:: Exercise material

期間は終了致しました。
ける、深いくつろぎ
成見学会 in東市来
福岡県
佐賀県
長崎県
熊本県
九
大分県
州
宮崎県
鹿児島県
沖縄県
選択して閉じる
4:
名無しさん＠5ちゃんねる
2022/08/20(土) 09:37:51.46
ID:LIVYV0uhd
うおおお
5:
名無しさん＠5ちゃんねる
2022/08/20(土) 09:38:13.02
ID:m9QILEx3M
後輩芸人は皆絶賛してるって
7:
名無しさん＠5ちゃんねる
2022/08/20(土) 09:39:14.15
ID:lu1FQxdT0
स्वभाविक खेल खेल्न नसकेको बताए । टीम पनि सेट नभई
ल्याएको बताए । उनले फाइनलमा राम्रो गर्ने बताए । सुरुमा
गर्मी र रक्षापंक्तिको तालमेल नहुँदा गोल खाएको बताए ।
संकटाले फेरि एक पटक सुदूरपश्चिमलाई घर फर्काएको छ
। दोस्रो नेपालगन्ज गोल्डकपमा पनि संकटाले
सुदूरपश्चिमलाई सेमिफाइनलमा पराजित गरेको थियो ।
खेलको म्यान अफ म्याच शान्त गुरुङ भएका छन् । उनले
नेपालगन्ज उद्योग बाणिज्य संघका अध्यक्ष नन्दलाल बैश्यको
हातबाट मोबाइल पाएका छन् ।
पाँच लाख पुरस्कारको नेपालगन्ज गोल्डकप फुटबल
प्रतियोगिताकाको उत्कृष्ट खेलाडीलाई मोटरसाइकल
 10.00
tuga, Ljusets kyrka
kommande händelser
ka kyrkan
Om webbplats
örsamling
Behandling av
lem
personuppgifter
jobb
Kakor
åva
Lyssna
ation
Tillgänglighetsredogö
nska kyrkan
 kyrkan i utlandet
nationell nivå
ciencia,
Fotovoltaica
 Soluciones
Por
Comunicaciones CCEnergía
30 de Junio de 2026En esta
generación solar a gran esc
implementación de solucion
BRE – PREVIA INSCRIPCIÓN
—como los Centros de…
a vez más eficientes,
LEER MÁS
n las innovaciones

::::

What the task requires
List every line in the records above that contains the word "kyrkan".

Response below
ka kyrkan
nska kyrkan
 kyrkan i utlandet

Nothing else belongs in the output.